Search the records below for the string "tanda" and copy each line where it turns up.

→ Collected data:
--------
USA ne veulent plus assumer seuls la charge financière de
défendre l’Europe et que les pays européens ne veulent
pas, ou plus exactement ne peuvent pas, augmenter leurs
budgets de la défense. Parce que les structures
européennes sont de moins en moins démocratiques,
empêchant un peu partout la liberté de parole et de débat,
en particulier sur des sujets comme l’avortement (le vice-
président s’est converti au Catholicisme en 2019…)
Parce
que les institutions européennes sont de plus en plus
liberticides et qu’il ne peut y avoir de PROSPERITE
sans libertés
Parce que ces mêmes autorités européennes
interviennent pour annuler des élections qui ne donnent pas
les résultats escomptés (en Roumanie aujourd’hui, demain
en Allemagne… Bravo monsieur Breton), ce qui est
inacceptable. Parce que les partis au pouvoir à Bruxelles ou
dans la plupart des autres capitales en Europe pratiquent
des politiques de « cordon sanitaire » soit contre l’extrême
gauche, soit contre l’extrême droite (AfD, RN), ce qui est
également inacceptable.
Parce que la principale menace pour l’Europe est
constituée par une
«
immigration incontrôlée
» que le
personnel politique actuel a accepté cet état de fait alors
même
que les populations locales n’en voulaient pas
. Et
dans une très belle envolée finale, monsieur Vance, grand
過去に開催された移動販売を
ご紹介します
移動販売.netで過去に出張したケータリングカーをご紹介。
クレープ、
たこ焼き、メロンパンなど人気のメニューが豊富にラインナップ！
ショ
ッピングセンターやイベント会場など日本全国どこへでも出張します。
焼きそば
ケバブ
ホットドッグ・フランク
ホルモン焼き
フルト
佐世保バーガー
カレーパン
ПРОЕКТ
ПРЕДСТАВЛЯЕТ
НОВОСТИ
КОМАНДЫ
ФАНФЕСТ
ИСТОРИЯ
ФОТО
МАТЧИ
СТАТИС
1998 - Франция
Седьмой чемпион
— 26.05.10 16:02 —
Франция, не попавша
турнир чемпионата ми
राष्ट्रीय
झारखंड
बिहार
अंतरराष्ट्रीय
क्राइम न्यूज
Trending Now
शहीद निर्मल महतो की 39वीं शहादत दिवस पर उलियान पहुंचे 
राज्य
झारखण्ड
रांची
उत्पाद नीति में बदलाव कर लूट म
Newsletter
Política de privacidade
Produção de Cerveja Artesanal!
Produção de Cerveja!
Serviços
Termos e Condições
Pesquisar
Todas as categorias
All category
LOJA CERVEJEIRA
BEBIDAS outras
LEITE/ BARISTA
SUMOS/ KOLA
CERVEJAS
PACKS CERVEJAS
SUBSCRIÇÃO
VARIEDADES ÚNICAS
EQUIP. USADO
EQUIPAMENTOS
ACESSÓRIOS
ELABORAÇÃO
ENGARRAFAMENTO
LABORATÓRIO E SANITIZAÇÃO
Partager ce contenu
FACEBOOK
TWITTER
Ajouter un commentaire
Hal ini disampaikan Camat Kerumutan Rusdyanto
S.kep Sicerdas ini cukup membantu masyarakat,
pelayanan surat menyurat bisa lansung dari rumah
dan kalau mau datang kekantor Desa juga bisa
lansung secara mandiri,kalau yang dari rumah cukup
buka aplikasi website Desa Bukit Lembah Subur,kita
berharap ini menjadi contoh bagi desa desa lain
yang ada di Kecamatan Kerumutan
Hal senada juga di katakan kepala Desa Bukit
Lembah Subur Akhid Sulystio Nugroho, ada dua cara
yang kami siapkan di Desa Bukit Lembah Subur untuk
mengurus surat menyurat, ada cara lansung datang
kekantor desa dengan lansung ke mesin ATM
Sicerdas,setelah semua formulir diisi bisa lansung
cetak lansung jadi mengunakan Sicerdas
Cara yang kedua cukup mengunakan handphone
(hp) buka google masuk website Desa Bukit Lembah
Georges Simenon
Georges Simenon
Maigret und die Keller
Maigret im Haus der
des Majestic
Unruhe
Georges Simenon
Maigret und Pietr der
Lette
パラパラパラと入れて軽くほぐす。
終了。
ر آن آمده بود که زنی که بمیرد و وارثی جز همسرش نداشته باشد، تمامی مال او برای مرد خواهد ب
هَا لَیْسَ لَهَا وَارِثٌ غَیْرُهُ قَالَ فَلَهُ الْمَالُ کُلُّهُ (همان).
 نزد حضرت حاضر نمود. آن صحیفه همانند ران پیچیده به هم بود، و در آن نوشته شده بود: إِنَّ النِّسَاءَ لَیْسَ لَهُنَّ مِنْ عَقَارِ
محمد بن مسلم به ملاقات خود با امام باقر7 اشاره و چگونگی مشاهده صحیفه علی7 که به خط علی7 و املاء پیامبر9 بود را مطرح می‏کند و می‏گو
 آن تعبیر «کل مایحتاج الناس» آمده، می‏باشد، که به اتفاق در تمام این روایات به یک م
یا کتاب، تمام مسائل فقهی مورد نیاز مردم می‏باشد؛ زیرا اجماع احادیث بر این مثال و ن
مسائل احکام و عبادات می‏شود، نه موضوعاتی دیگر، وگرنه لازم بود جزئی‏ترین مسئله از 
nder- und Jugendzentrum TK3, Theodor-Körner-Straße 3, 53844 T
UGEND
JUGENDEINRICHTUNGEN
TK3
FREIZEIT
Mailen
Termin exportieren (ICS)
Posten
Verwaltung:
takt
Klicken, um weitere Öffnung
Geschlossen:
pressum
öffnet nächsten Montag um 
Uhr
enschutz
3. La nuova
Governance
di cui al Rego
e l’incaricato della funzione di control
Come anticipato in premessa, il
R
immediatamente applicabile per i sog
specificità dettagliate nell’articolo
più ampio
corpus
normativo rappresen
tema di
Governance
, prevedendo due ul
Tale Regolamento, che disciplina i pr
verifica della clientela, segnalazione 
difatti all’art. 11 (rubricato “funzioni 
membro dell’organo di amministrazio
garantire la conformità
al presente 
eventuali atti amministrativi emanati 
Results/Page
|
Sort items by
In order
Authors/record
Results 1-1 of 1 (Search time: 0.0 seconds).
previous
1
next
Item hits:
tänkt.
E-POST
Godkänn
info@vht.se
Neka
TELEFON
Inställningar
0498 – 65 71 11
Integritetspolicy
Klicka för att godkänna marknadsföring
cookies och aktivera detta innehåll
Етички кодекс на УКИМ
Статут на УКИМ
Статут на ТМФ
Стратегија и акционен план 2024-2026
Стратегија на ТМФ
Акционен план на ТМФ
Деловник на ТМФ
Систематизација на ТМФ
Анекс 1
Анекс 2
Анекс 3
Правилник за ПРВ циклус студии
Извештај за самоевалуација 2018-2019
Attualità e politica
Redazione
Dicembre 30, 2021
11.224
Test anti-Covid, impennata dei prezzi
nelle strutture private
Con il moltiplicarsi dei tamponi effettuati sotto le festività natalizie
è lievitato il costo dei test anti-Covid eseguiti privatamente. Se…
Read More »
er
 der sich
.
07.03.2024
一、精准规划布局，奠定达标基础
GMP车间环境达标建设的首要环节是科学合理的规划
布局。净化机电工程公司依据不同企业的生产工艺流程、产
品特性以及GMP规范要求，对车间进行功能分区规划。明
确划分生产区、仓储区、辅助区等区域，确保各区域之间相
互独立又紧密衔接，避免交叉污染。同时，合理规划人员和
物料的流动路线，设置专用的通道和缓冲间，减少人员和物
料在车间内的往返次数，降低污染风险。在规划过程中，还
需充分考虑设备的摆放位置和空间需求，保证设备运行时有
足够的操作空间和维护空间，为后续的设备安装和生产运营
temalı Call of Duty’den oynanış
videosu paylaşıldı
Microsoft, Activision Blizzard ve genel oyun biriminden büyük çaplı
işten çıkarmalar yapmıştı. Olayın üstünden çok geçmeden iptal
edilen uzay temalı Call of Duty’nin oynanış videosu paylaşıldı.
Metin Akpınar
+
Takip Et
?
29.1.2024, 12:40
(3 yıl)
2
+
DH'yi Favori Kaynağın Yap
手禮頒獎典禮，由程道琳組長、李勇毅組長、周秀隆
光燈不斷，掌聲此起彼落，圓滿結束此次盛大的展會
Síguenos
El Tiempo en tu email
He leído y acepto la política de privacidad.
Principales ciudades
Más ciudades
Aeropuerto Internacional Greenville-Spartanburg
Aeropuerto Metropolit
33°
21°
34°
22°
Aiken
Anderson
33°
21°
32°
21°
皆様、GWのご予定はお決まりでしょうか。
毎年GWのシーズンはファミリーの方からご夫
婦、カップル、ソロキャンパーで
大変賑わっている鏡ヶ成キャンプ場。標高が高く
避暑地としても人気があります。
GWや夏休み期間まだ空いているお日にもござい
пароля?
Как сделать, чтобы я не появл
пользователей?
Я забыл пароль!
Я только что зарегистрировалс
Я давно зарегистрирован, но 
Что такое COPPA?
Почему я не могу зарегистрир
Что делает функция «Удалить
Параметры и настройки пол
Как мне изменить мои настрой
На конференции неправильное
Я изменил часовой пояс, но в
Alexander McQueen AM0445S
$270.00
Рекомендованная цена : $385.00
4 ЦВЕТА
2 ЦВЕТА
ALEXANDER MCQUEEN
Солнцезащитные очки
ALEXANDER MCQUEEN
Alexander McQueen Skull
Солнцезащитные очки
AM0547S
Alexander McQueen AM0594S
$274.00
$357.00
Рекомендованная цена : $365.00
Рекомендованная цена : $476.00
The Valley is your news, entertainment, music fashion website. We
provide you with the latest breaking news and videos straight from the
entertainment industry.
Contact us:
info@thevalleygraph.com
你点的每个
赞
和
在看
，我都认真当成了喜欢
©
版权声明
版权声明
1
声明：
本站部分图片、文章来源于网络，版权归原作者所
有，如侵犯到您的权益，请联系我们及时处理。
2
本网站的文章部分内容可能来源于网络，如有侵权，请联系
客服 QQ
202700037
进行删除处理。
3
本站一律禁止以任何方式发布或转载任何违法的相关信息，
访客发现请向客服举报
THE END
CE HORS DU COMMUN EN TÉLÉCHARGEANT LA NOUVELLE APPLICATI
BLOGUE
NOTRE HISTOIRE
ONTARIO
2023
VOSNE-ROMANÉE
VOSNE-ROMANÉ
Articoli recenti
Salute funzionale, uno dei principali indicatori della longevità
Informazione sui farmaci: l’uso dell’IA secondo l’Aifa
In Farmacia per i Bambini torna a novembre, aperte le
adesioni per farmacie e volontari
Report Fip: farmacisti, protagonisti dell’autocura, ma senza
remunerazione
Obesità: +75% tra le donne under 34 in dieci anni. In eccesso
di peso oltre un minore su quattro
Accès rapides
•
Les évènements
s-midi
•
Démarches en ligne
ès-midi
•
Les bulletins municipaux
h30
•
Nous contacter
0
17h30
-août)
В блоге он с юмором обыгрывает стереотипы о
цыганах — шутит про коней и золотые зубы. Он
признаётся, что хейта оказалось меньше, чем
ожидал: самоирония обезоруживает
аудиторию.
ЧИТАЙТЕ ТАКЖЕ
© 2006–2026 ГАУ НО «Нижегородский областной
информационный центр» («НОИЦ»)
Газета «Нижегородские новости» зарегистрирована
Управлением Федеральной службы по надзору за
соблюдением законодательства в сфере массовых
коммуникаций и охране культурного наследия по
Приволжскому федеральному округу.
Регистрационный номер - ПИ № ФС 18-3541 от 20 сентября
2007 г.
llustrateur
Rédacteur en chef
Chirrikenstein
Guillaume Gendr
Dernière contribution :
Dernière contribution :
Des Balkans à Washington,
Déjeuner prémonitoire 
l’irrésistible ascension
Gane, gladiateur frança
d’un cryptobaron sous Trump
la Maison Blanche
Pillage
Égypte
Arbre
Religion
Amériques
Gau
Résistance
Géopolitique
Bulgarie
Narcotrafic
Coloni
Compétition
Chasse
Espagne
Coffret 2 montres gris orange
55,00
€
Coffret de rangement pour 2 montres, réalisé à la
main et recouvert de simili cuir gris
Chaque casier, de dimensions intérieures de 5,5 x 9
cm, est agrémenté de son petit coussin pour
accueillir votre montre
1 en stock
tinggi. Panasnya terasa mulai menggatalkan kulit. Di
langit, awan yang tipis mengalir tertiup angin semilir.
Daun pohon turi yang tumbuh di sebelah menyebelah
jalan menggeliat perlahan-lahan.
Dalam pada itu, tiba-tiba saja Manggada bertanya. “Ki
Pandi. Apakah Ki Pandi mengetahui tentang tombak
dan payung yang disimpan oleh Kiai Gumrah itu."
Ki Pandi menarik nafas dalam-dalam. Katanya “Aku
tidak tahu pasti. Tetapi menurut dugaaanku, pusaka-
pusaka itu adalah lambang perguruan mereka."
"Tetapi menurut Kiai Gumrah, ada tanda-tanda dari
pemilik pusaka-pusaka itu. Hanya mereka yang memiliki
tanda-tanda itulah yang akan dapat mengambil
--------
→ ANSWER TO THIS PROBLEM:
"Tetapi menurut Kiai Gumrah, ada tanda-tanda dari
tanda-tanda itulah yang akan dapat mengambil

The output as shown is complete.